[Items from a data source]

((

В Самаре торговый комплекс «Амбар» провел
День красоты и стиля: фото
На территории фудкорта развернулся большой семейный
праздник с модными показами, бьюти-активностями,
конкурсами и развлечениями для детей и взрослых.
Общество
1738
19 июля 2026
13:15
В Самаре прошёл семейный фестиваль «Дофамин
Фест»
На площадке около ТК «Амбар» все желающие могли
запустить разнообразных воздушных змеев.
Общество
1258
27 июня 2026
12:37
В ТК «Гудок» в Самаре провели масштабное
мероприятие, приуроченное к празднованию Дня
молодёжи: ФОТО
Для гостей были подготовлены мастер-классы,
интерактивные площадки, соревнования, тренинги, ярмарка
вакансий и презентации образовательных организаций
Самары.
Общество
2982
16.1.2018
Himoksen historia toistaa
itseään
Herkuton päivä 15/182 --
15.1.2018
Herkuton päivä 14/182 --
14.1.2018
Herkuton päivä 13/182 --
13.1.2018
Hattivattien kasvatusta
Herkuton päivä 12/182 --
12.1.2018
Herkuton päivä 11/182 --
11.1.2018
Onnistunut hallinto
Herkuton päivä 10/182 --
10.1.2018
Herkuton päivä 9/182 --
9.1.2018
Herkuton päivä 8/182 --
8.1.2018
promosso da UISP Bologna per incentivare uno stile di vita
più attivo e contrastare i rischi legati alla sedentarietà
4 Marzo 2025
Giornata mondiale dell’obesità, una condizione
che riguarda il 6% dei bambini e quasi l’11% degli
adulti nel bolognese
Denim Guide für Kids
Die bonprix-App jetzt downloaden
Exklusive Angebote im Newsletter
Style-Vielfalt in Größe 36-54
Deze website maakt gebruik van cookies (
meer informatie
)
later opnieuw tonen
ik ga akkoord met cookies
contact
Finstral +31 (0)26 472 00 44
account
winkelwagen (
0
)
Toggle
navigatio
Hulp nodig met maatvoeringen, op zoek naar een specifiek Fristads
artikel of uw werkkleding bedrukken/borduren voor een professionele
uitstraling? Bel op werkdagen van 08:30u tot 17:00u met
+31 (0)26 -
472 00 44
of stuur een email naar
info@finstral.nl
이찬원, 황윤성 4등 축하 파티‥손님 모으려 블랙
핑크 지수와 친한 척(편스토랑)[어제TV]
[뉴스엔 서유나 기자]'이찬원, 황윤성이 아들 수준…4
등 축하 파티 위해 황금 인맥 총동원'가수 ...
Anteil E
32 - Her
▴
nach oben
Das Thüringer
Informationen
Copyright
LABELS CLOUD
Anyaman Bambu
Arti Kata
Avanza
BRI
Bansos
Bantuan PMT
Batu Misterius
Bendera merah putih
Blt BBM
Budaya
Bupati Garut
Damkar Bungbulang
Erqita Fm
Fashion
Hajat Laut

))

WHAT TO WORK ON – Nothing but the lines above from the one containing "Himoksen historia toistaa" through the one containing "Bantuan PMT" should appear in the answer, each repeated exactly.

EXERCISE RESPONSE –
Himoksen historia toistaa
itseään
Herkuton päivä 15/182 --
15.1.2018
Herkuton päivä 14/182 --
14.1.2018
Herkuton päivä 13/182 --
13.1.2018
Hattivattien kasvatusta
Herkuton päivä 12/182 --
12.1.2018
Herkuton päivä 11/182 --
11.1.2018
Onnistunut hallinto
Herkuton päivä 10/182 --
10.1.2018
Herkuton päivä 9/182 --
9.1.2018
Herkuton päivä 8/182 --
8.1.2018
promosso da UISP Bologna per incentivare uno stile di vita
più attivo e contrastare i rischi legati alla sedentarietà
4 Marzo 2025
Giornata mondiale dell’obesità, una condizione
che riguarda il 6% dei bambini e quasi l’11% degli
adulti nel bolognese
Denim Guide für Kids
Die bonprix-App jetzt downloaden
Exklusive Angebote im Newsletter
Style-Vielfalt in Größe 36-54
Deze website maakt gebruik van cookies (
meer informatie
)
later opnieuw tonen
ik ga akkoord met cookies
contact
Finstral +31 (0)26 472 00 44
account
winkelwagen (
0
)
Toggle
navigatio
Hulp nodig met maatvoeringen, op zoek naar een specifiek Fristads
artikel of uw werkkleding bedrukken/borduren voor een professionele
uitstraling? Bel op werkdagen van 08:30u tot 17:00u met
+31 (0)26 -
472 00 44
of stuur een email naar
info@finstral.nl
이찬원, 황윤성 4등 축하 파티‥손님 모으려 블랙
핑크 지수와 친한 척(편스토랑)[어제TV]
[뉴스엔 서유나 기자]'이찬원, 황윤성이 아들 수준…4
등 축하 파티 위해 황금 인맥 총동원'가수 ...
Anteil E
32 - Her
▴
nach oben
Das Thüringer
Informationen
Copyright
LABELS CLOUD
Anyaman Bambu
Arti Kata
Avanza
BRI
Bansos
Bantuan PMT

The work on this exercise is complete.